Lyrics are from Cavanaugh Park by Something Corporate. I don't know. I just thought they fit.
Chapter 26: Cavanaugh Park
At Cavanaugh Park
where I used to sit all alone in the dark
and dream about things that I cannot say.
Marco
I lost patience with the slow arriving elevator and burst through the doors leading to the stairwell. I was trying to work out a little more, this was the perfect chance to work on my... uh... stair work. Everyone would be so impressed. I took the stairs two at a time, anticipating what it would be like when I saw her.
On second thought... I decided to go to the fifth floor and look in at Brayden first. For some reason I slowly made my way to the glass that separated the babies from the rest of the world. It was almost as if I was afraid of startling them or waking them up if I moved too fast or too loud.I gripped the little railing in front of the glass and looked in.

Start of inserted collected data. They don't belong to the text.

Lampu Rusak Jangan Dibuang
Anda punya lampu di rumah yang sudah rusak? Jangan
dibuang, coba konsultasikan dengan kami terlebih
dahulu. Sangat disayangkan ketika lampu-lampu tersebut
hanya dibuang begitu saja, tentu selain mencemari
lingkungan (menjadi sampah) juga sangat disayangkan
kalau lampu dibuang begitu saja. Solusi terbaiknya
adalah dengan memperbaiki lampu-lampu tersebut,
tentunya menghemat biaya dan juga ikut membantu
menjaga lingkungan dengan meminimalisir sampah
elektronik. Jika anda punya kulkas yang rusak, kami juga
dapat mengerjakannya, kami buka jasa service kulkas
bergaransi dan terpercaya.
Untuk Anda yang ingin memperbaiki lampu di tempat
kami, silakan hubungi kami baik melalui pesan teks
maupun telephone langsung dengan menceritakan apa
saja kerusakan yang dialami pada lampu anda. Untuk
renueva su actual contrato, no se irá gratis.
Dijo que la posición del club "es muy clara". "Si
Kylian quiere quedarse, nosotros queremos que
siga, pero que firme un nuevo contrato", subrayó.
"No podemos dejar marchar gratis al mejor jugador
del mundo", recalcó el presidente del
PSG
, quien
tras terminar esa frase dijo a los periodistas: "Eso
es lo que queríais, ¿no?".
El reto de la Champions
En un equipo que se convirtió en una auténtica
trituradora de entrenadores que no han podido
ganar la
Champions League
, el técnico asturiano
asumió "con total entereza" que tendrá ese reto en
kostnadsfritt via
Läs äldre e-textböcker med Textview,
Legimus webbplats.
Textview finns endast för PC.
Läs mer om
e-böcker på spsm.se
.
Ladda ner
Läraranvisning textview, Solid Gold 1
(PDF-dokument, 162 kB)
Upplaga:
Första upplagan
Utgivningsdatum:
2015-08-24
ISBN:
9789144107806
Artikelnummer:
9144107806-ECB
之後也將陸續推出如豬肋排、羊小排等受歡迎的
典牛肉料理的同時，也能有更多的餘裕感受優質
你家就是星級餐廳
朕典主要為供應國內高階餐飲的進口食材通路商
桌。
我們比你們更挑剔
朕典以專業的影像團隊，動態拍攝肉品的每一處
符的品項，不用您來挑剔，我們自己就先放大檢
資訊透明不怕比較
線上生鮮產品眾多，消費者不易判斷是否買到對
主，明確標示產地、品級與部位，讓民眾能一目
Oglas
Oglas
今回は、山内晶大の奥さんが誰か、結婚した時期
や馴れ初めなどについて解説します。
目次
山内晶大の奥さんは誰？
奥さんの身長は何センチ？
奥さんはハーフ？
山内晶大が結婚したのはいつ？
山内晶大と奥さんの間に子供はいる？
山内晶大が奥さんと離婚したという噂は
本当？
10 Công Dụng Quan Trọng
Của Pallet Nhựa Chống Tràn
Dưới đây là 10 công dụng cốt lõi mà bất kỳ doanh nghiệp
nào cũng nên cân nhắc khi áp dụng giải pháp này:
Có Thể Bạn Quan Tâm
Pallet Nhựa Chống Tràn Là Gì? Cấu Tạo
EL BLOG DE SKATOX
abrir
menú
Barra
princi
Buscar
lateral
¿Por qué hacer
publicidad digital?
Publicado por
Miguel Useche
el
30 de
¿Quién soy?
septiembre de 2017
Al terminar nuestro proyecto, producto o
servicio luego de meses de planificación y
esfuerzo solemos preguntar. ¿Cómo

Sean was in there. I watched as he, dressed in his finest scrubs, slowly reached hand in the incubatorand stroked Brayden's tiny little hand. He looked tired, scared, worried, angry... all sorts of emotions were beaming off of him. Not that I don't blame him. It must be tough for him.
Ellie's been in the hospital for five days. Ashley said she went and saw her, but that Ellie acted completely weird. She wouldn't talk to Ashley and seemed bitter about something. I'm hoping my surprise visit and bouquet of crazy daisies will help lift her spirits. She can't turn away her best friend, can she?
Not that I didn't try and visit before. I've been here every night since the delivery, trying to get in to see her. The nurses always tell me she's too tired to see anyone. But today, I'm not taking no for an answer. And if I wimp out and don't rebel, I've written a small note for her that I've stuck in the daisies. But she'll definitely see me. She has to because she's making me nervous.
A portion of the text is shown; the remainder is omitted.